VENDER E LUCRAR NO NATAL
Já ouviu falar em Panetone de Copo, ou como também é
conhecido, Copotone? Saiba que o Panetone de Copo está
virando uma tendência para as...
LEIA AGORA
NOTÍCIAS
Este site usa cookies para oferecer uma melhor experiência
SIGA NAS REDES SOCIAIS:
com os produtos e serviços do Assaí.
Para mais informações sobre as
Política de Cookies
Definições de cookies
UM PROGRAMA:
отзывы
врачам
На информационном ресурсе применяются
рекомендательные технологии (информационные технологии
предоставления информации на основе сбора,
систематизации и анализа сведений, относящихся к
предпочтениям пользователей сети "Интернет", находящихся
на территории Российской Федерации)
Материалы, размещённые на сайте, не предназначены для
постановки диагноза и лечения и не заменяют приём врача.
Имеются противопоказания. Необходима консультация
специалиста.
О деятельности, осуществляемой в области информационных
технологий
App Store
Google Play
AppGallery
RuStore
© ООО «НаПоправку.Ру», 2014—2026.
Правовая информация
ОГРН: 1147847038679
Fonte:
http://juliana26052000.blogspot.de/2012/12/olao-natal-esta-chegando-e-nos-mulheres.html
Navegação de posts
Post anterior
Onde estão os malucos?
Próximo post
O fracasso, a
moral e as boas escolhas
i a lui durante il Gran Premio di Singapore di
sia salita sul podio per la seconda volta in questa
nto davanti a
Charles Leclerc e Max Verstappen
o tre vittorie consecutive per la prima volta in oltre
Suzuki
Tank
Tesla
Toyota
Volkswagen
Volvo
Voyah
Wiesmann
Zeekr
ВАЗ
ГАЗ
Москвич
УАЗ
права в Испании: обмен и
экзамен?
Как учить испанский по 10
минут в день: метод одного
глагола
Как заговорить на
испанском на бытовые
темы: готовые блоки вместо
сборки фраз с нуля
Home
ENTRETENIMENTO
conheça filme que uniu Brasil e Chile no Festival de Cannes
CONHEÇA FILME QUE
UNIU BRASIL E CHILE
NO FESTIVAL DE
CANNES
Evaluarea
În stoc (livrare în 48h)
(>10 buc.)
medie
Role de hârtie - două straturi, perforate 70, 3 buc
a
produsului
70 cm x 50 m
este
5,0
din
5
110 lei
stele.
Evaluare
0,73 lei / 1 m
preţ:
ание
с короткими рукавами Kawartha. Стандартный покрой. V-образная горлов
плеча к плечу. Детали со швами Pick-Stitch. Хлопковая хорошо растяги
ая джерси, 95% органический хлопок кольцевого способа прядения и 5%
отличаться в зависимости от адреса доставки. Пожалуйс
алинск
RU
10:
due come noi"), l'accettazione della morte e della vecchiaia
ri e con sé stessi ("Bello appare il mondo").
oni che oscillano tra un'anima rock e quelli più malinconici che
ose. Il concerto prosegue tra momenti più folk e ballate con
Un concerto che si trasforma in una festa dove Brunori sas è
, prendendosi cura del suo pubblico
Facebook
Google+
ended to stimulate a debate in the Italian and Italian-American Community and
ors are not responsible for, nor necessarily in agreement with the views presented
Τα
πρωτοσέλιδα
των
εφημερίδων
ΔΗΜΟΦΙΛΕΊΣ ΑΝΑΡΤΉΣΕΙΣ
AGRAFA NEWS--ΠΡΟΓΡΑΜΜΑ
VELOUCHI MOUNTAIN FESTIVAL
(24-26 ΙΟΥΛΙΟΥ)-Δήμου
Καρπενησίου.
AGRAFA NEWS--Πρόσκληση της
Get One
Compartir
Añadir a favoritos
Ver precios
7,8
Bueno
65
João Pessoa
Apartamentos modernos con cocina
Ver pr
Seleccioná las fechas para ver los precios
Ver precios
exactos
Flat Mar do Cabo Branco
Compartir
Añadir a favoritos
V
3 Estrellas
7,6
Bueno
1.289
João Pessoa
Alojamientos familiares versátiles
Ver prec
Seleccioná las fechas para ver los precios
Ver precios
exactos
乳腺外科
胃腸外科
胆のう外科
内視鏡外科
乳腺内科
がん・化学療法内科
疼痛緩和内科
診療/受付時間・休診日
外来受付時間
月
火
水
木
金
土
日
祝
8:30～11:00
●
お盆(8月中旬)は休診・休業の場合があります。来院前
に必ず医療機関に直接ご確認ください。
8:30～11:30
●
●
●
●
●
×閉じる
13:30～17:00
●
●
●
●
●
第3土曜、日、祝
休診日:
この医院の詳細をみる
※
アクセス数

+-------+

— Task brief —
Copy out each line of the listing that holds the word "NEWS".

— Task output —
AGRAFA NEWS--ΠΡΟΓΡΑΜΜΑ
AGRAFA NEWS--Πρόσκληση της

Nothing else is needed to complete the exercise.